Dan has made some excellent observations about vogs, with a bit of Barthes on the side. Amongst other things he writes:
I think the idea of the punctum, in relation to blogs and vogs, is a fascinating suggestion. Punctum is Barthes’ term from his Camera Lucida, it refers (from memory) to that moment in a photograph where something is captured that calls outside of the sameness of the image. An exceptional moment, rendered all the more exceptional because the photograph has ’snapped’ it in the everyday. The punctum is something that calls to you from the photograph, it is personal, intimate, quotidian and marked by the indexicality of the indifference of the device. (A bit like the distinction Deleuze draws between the ‘pose’ and ‘equidistant moments’ in Cinema One.) Vogs are about the punctum in this sense, the plainness of the everyday that enfolds the personal into the disinterest of the observational.
However, within that they are also somewhere about rarefying this aesthetically. That’s a grand way of saying that, like blogs as prose, there is an aesthetic endeavour in blogs which is not so much the punctum-as-universal but the attempt to show those moments or events that carry significance within the everyday. Vogs are microdocumentaries that aren’t about the exceptional – unless that is something you’ve found on the way to somewhere. They celebrate the quotidian simply because the time to observe, construct, and share has been made.

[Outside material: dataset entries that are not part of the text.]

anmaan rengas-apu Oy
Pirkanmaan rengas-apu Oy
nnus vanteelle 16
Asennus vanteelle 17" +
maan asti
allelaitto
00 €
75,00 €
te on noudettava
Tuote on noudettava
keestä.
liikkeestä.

For example in the holiday vogs that I’ve been working on the images that I’ve selected are neither poses in the sense of privileged instants, nor are they ‘punctums’ in Barthes’ sense, but they show their collection of indifferent moments (a series of photographs snapped irregularly from the train with two minutes of people walking in the rain on the footpath) that are not indifferent simply because they form part of other narratives and other experiences. The point of vogs is not to go out and seek footage in the style of the ‘hunter’ documentarist, it is more like Ross McElwee in Sherman’s March. Just watch, assemble, and do.